NYBC Study: NYC’s Electricity Supply at Risk
With the possibility of Indian Point Energy Center closing and the potential for a strong economic recovery, New York City needs to be prepared to add enough electric generating capacity to prevent blackouts and price spikes, according to a recently released New York Building Congress report.
The report, Electricity Outlook: Powering New York City Through 2030, concludes that current in-city generation and transmission capacity is sufficient to meet the city’s electrical needs through 2015 but that 1,000 megawatts of capacity needs to be added between 2014 and 2016, in addition to projects currently in the works to meet future needs. The group says that 1,100 MW of electric-generating capacity is expected to be added within the next year, with 700 megawatts to be added by 2015. Additionally, an electrical transmission line that will run under the Hudson River is expected to be completed by 2013.
Since the last analysis reported by the NYBC in 2005, two transmission facilities have been completed and 1,320 MW of generating and transmission capacity has been added. The new facilities and the Hudson River line are expected to add 1,310 megawatts to the in-city supply.
However, a separate report issued in April by the New York Independent System Operator says that if demand grows as currently forecast, “it will take at least 10 years for a capacity need to occur, assuming planned additions occur and there are no unplanned retirements.”
NYBC Energy Committee chairman John Gilbert says he believes that NYISO’s report shows only a best-case scenario and that precautions still need to be taken. The NYBC report says that besides potential closure of Indian Point Energy Center and economic growth, other risks include the unplanned retiring of power plants due to pending state and federal environmental legislation that would limit certain emissions and pollutants and impact more than half of the city’s generating capacity, as recognized by the NYISO report.

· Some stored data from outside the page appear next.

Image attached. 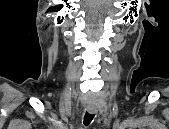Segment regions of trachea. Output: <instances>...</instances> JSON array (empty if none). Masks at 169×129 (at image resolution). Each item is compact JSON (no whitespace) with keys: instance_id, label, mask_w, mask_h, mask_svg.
Returning <instances> with one entry per match:
<instances>
[{"instance_id":"1","label":"trachea","mask_w":169,"mask_h":129,"mask_svg":"<svg viewBox=\"0 0 169 129\" xmlns=\"http://www.w3.org/2000/svg\"><path fill=\"white\" fill-rule=\"evenodd\" d=\"M94 118V114H91L89 112H86L84 115V125L88 126Z\"/></svg>"}]
</instances>
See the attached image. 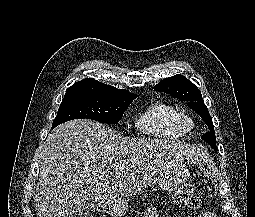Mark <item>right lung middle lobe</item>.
I'll return each instance as SVG.
<instances>
[{
	"instance_id": "obj_1",
	"label": "right lung middle lobe",
	"mask_w": 255,
	"mask_h": 217,
	"mask_svg": "<svg viewBox=\"0 0 255 217\" xmlns=\"http://www.w3.org/2000/svg\"><path fill=\"white\" fill-rule=\"evenodd\" d=\"M135 98L136 95L66 91L52 128L73 119H92L115 124Z\"/></svg>"
}]
</instances>
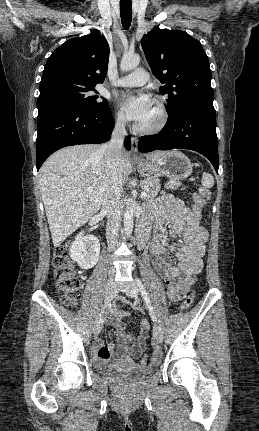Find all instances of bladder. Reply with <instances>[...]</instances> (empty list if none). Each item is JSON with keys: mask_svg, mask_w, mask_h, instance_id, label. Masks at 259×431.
I'll return each instance as SVG.
<instances>
[{"mask_svg": "<svg viewBox=\"0 0 259 431\" xmlns=\"http://www.w3.org/2000/svg\"><path fill=\"white\" fill-rule=\"evenodd\" d=\"M101 372L112 376H144L153 372V368H139L130 362L120 361L116 364L104 366Z\"/></svg>", "mask_w": 259, "mask_h": 431, "instance_id": "bladder-1", "label": "bladder"}]
</instances>
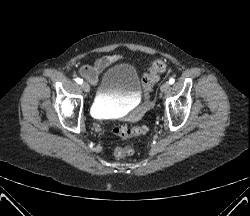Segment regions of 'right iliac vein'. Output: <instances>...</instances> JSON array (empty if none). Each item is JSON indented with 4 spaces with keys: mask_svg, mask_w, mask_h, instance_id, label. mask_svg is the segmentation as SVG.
<instances>
[{
    "mask_svg": "<svg viewBox=\"0 0 250 216\" xmlns=\"http://www.w3.org/2000/svg\"><path fill=\"white\" fill-rule=\"evenodd\" d=\"M81 87L85 92H90V86L88 85V83L82 82Z\"/></svg>",
    "mask_w": 250,
    "mask_h": 216,
    "instance_id": "right-iliac-vein-1",
    "label": "right iliac vein"
}]
</instances>
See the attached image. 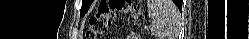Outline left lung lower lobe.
<instances>
[{
  "label": "left lung lower lobe",
  "instance_id": "1",
  "mask_svg": "<svg viewBox=\"0 0 249 39\" xmlns=\"http://www.w3.org/2000/svg\"><path fill=\"white\" fill-rule=\"evenodd\" d=\"M175 4L179 7V9H182V1L181 0H174Z\"/></svg>",
  "mask_w": 249,
  "mask_h": 39
}]
</instances>
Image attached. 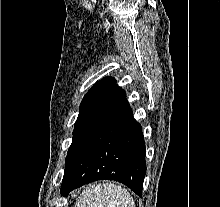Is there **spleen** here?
<instances>
[{
    "label": "spleen",
    "instance_id": "spleen-1",
    "mask_svg": "<svg viewBox=\"0 0 220 207\" xmlns=\"http://www.w3.org/2000/svg\"><path fill=\"white\" fill-rule=\"evenodd\" d=\"M76 207H135V203L122 186L113 182H100L83 190Z\"/></svg>",
    "mask_w": 220,
    "mask_h": 207
}]
</instances>
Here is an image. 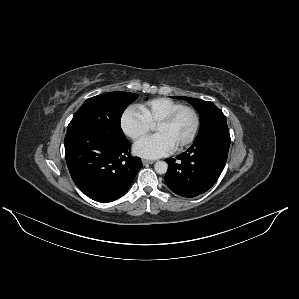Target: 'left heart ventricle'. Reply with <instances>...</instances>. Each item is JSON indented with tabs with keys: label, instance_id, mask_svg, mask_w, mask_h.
<instances>
[{
	"label": "left heart ventricle",
	"instance_id": "b2bd125f",
	"mask_svg": "<svg viewBox=\"0 0 299 299\" xmlns=\"http://www.w3.org/2000/svg\"><path fill=\"white\" fill-rule=\"evenodd\" d=\"M194 124L193 114L186 110L181 112L172 123L156 127V132L165 135L173 146L176 147L190 136Z\"/></svg>",
	"mask_w": 299,
	"mask_h": 299
}]
</instances>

“Rather than allowing ourselves to be lulled into a false sense of security, we need to be prepared in advance should Indian Point be shut down or should we be fortunate enough to experience stronger economic growth than predicted over the next five years,” Gilbert says. “Such scenarios are a distinct possibility and must be factored into any discussion of future energy needs.”
Governor Andrew Cuomo has expressed continuous determination to close Indian Point.
“Whether you agree with his viewpoint or not, his [Cuomo’s] intentions must be taken seriously,” adds NYBC president Richard T. Anderson. “At the same time, no one should fall under the illusion that Indian Point can shut down prior to the creation of new generating sources.” Moving a new power plant or transmission line through the regulatory, financing and construction process is timely and needs to be started now, he adds.